Which lines of the entries below include "Harriss"? List them all.

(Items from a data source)
*** Begin section ***
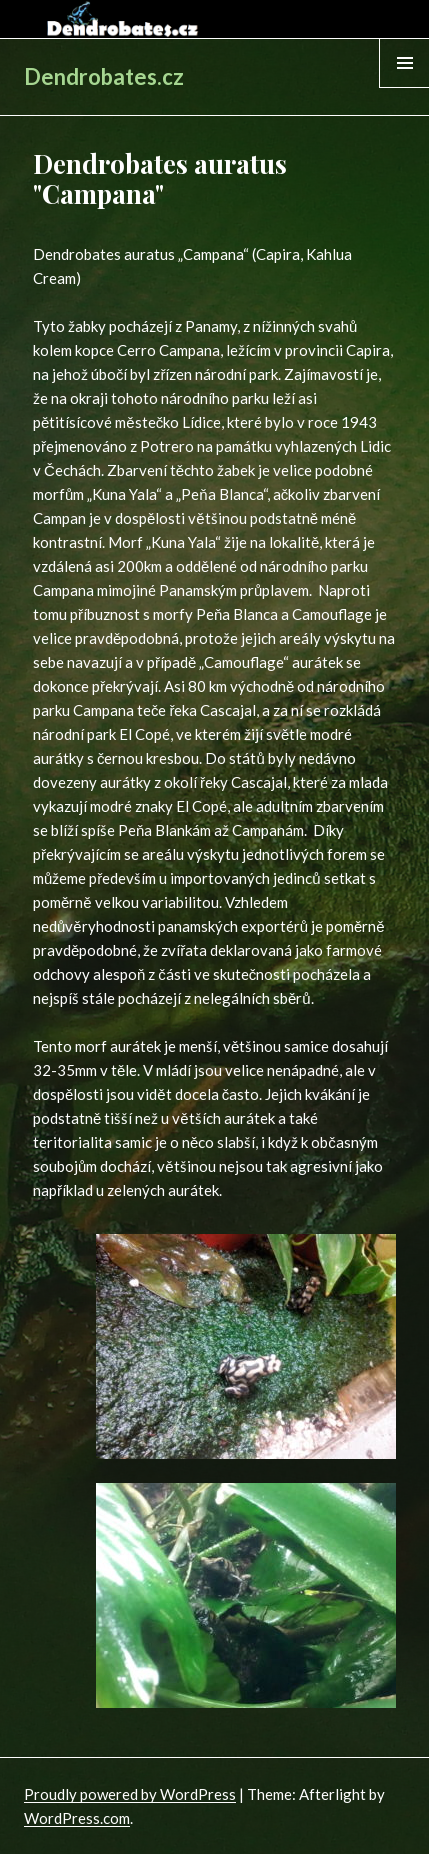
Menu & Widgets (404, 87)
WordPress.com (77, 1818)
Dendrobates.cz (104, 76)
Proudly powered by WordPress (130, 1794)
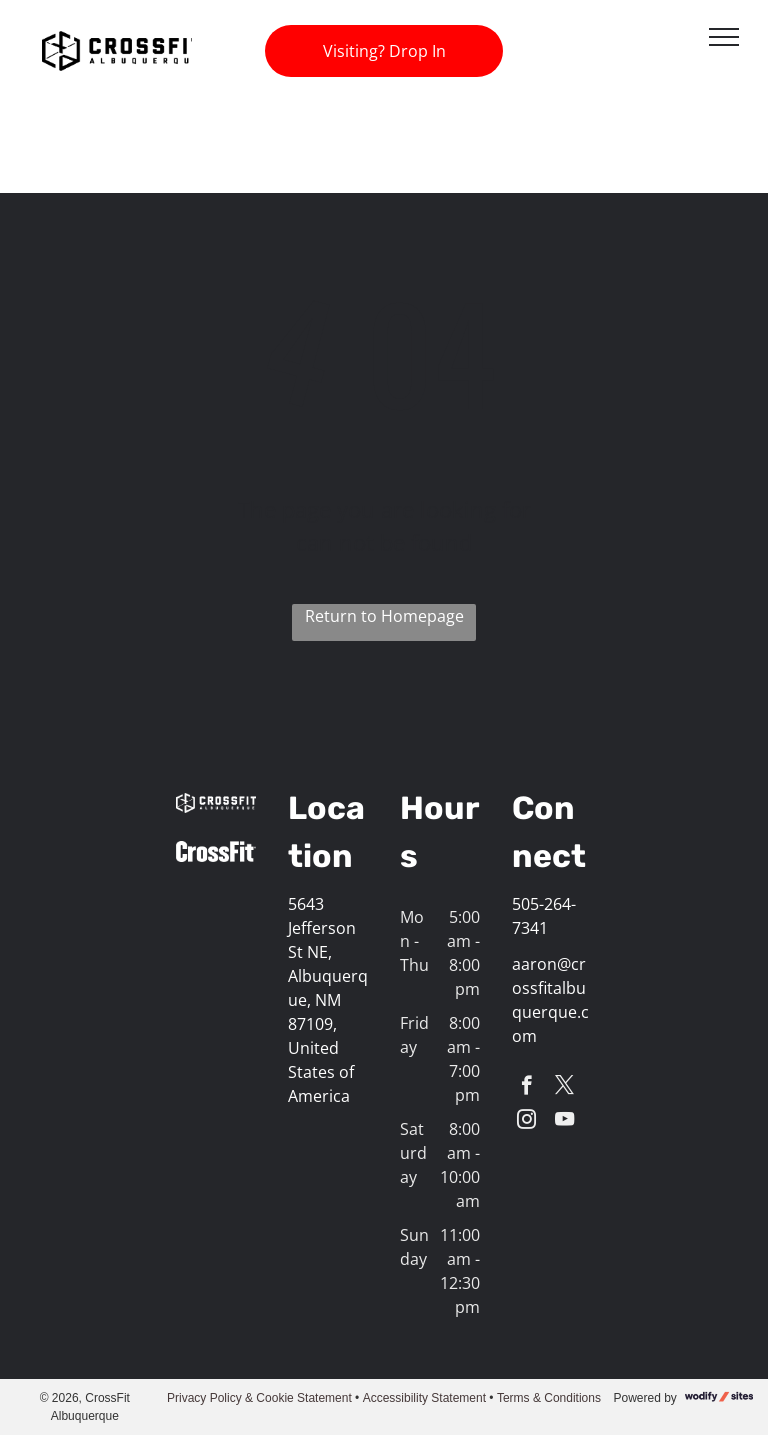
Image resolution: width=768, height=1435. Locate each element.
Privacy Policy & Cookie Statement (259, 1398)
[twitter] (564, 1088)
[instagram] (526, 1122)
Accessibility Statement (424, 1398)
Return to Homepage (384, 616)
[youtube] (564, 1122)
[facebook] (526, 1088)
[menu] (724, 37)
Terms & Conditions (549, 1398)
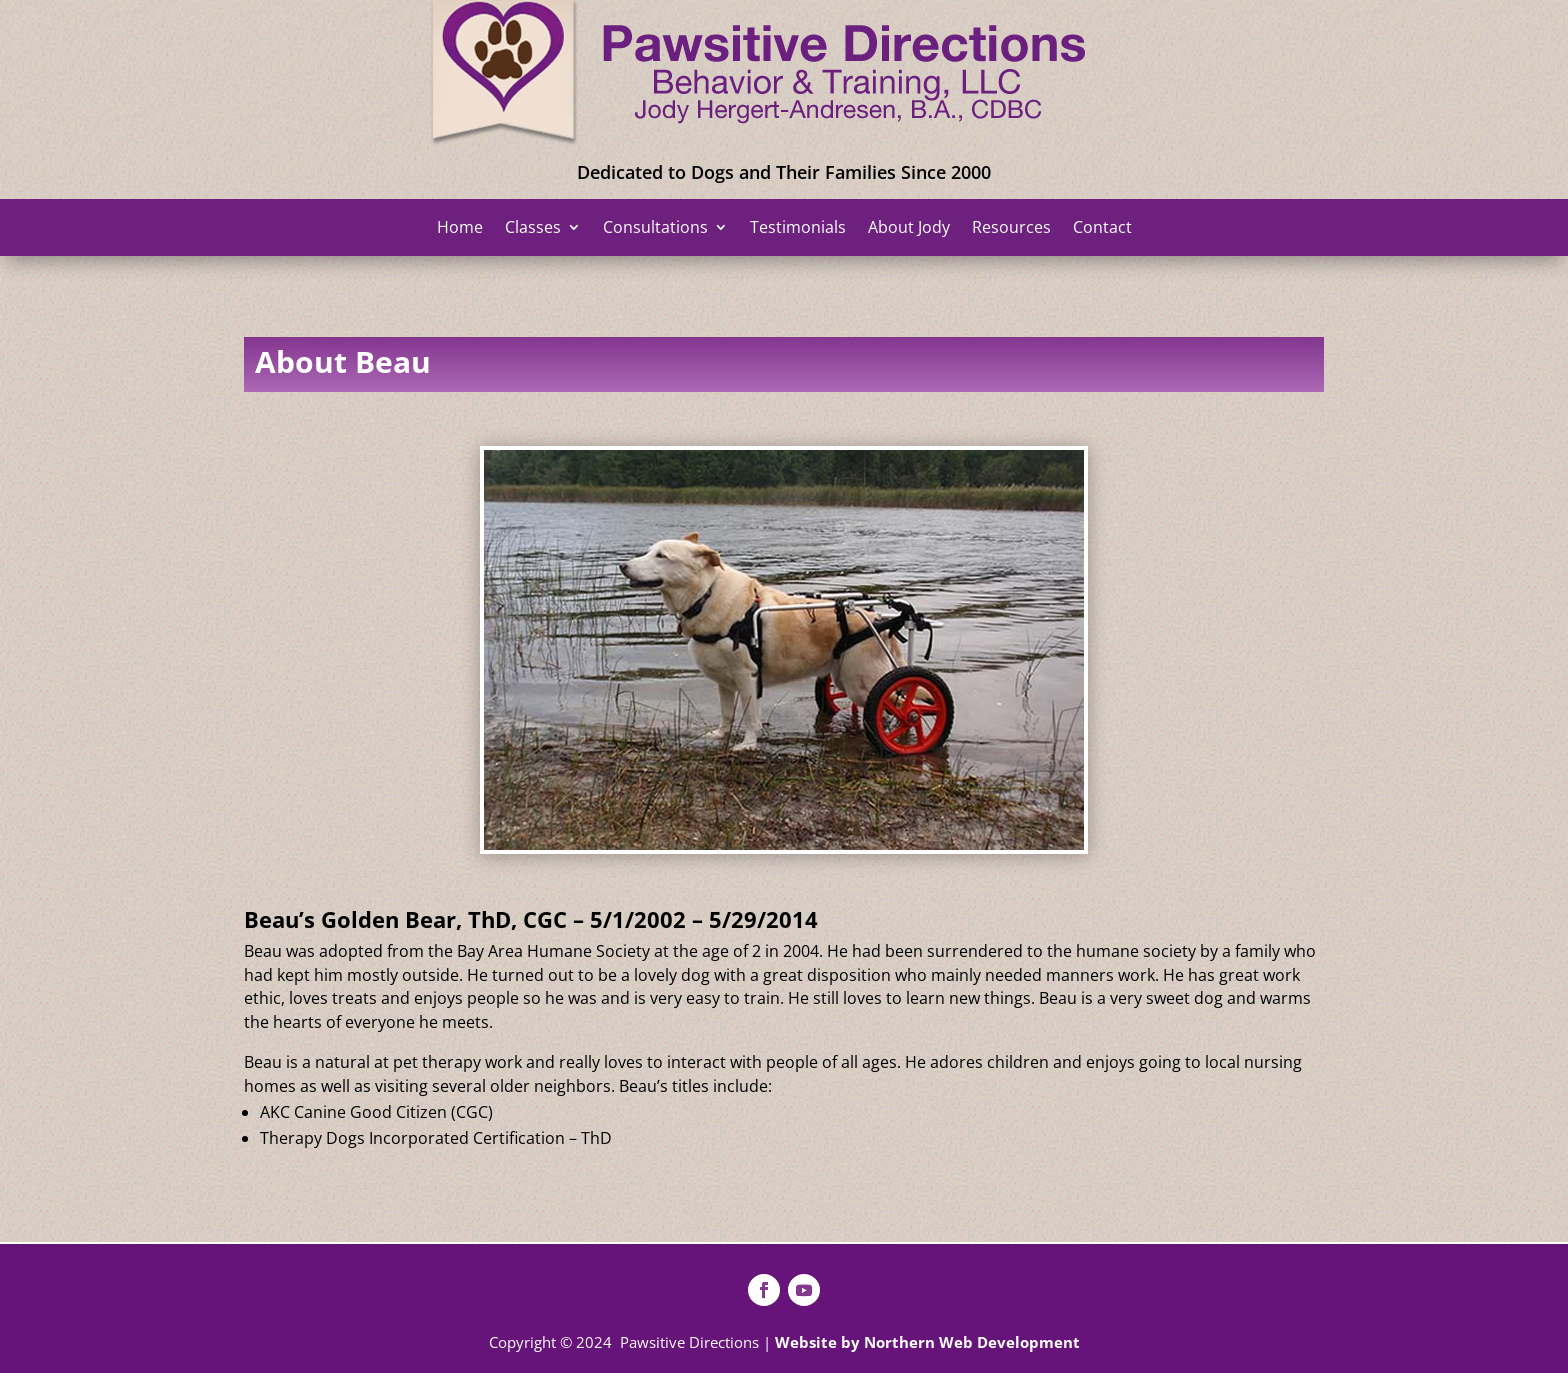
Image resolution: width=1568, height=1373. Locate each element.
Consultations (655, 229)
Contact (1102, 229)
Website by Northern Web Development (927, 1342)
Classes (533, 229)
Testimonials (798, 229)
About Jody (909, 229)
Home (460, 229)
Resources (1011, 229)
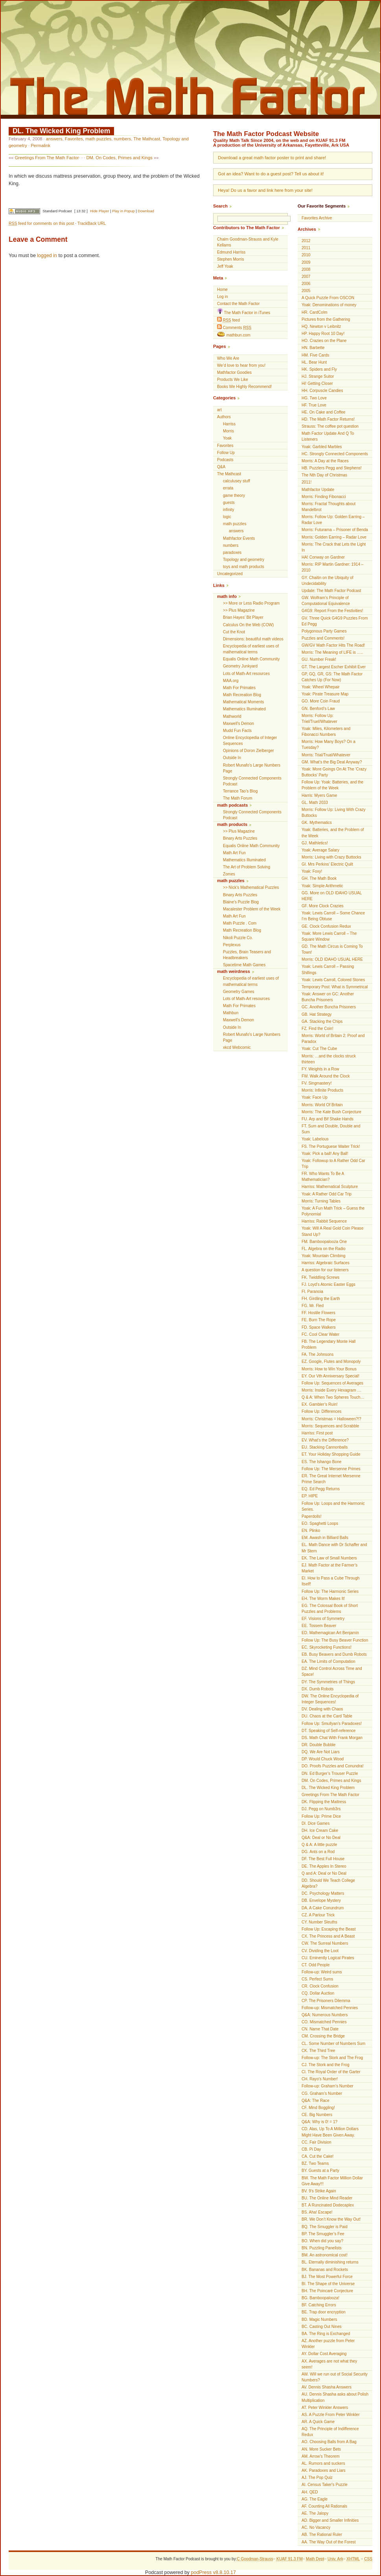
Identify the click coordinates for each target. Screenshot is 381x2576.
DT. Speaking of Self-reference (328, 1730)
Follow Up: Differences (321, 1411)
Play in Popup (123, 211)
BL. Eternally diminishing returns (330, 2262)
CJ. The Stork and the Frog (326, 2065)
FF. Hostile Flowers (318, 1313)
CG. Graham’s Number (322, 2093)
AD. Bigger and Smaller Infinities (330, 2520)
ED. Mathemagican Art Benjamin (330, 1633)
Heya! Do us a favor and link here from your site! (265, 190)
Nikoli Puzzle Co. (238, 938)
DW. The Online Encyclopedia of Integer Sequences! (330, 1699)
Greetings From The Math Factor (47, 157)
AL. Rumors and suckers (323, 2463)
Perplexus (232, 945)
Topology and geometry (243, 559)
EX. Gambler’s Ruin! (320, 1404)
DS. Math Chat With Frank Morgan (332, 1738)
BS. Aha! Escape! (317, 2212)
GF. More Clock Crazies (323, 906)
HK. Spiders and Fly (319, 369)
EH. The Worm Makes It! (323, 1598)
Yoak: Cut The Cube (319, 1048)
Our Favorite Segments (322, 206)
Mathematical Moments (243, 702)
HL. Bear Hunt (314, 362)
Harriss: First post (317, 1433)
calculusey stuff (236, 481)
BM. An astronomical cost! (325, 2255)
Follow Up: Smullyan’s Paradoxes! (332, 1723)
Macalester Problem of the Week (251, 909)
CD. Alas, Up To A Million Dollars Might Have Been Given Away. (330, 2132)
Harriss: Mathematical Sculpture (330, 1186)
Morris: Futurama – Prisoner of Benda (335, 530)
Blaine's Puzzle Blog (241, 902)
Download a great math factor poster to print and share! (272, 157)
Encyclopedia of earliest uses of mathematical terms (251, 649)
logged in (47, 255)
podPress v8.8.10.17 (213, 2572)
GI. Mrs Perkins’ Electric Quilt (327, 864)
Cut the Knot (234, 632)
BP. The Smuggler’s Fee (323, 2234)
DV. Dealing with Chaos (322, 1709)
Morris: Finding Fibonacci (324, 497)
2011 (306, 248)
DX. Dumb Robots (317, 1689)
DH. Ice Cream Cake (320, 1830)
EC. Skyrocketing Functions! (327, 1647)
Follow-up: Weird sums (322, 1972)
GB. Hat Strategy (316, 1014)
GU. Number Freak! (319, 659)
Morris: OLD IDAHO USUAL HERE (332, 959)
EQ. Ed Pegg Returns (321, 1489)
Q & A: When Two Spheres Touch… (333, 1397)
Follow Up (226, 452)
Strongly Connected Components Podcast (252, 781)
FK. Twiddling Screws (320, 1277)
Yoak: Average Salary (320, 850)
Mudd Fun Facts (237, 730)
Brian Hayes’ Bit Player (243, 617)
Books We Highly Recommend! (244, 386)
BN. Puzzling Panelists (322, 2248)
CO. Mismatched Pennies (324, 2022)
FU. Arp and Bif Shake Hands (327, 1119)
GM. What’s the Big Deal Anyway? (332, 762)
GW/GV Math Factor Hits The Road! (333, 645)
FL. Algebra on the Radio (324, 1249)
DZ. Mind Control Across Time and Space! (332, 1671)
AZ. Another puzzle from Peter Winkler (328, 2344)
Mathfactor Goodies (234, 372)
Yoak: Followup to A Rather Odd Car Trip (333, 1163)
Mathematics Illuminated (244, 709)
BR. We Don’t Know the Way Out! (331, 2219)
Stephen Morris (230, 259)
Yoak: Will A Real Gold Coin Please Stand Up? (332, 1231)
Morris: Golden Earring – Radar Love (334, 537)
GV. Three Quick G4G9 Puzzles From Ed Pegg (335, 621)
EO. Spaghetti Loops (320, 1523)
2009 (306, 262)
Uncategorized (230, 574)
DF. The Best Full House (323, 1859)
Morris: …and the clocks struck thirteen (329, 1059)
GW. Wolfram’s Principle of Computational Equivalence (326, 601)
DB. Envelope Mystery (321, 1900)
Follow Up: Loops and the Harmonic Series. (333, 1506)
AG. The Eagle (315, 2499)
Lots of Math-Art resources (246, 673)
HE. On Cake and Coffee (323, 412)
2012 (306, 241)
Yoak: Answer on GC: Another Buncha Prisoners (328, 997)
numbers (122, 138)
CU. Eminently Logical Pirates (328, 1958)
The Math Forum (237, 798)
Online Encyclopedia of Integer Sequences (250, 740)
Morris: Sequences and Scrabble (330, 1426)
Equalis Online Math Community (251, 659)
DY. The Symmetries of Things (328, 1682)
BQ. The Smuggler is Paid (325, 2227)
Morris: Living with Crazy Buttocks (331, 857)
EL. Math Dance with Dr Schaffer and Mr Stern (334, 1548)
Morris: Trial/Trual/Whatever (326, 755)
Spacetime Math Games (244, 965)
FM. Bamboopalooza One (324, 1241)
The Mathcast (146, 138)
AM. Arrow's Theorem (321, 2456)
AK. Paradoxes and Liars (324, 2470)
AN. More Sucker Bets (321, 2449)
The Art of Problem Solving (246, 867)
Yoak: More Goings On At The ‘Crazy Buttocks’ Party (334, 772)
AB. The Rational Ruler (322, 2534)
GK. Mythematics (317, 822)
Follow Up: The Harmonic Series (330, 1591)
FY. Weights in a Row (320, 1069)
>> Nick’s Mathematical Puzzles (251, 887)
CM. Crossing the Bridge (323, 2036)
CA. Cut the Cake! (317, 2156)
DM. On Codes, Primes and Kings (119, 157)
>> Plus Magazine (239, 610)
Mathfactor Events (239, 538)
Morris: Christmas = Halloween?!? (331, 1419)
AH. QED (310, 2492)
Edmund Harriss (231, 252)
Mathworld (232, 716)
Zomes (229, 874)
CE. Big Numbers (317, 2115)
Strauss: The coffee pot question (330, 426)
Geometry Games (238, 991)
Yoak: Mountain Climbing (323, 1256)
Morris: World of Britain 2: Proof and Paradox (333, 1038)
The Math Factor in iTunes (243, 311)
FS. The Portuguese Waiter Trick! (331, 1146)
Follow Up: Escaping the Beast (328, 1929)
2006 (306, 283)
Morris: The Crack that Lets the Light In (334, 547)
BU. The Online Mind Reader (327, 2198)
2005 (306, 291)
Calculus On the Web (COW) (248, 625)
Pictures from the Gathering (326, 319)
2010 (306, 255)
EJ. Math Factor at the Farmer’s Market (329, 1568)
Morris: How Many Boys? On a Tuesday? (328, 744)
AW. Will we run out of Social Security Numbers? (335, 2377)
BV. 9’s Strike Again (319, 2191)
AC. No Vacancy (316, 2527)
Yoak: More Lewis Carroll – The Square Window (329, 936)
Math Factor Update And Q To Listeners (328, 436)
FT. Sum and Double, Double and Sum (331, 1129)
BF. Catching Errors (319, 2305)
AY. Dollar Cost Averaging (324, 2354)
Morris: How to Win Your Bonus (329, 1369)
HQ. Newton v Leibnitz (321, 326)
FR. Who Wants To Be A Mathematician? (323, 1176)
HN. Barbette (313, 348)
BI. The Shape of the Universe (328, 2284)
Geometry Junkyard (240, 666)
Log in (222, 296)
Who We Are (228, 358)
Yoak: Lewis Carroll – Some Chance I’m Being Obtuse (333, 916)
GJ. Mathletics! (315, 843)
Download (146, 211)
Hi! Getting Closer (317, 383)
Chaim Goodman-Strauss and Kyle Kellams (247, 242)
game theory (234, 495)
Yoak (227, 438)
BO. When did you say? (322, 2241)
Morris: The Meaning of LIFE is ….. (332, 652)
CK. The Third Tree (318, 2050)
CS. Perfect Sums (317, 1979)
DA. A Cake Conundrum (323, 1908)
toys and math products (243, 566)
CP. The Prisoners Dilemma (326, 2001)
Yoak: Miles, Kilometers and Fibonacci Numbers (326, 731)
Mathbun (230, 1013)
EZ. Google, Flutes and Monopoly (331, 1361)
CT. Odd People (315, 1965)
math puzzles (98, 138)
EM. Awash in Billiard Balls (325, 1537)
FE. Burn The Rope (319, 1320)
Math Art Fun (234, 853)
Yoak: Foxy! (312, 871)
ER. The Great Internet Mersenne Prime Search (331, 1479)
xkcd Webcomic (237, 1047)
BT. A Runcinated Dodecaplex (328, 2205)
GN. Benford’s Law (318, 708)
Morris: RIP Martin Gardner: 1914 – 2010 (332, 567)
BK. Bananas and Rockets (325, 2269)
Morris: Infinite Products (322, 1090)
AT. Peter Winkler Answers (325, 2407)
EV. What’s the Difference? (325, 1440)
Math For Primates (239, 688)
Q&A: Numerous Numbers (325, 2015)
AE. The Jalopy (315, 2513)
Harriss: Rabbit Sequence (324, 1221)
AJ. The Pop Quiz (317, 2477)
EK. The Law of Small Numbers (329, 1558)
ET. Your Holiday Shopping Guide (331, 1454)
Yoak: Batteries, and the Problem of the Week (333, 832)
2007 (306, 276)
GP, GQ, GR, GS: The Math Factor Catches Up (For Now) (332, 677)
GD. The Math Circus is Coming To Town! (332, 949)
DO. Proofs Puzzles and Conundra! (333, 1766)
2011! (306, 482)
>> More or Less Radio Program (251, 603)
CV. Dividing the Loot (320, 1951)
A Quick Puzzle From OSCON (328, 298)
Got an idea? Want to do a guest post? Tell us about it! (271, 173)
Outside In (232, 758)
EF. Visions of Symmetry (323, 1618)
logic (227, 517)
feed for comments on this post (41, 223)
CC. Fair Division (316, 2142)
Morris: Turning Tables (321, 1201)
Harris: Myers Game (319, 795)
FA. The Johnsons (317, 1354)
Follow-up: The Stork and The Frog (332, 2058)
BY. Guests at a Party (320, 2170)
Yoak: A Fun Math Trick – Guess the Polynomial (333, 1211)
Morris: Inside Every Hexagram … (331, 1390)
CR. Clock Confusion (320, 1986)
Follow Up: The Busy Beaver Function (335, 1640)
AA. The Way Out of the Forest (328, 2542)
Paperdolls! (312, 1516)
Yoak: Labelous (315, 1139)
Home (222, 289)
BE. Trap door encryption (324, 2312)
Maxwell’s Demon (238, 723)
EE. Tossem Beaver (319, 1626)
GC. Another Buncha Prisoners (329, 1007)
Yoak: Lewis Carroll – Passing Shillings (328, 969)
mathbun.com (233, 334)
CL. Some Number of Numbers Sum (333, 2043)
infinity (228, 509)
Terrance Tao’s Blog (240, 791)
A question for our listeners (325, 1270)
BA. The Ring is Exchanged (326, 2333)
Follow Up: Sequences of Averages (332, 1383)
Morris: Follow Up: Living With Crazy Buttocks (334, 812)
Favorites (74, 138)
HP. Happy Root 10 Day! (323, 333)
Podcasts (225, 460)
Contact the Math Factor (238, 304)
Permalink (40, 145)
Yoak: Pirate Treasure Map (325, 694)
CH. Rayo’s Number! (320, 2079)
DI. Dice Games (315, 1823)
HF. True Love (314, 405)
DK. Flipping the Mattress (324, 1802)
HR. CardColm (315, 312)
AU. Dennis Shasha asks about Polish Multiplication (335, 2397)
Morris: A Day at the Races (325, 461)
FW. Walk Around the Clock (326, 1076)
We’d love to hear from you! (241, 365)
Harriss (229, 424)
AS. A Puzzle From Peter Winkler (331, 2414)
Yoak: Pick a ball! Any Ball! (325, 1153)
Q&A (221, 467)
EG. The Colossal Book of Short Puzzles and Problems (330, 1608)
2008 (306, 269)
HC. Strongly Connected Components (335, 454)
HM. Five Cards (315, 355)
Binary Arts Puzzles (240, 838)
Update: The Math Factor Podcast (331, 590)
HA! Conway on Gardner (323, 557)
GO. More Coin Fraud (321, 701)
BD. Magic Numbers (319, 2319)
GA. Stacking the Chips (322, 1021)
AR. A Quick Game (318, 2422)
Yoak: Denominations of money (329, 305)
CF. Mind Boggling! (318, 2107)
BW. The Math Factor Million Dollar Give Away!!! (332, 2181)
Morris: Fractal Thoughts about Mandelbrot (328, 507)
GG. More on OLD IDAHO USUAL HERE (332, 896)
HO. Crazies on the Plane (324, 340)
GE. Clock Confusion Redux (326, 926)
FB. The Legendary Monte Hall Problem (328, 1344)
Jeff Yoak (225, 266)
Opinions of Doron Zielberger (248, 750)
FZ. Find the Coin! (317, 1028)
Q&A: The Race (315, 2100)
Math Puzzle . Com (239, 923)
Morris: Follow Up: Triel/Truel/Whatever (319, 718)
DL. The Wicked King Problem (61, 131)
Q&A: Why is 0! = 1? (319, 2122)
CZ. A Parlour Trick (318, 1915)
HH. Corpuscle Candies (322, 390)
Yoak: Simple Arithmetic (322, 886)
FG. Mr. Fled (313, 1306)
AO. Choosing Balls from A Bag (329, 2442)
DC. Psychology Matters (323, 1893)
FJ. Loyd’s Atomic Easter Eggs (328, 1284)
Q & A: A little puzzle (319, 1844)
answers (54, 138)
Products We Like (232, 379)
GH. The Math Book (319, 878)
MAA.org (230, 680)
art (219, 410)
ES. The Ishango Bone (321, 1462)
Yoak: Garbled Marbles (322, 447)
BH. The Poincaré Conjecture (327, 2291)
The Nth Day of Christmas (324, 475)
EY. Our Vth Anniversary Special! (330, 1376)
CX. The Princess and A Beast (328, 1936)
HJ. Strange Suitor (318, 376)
*** End section ***
# Result of the task:
Harriss: First post (317, 1433)
Harriss: Mathematical Sculpture (330, 1186)
Edmund Harriss (231, 252)
Harriss: Rabbit Sequence (324, 1221)
Harriss (229, 424)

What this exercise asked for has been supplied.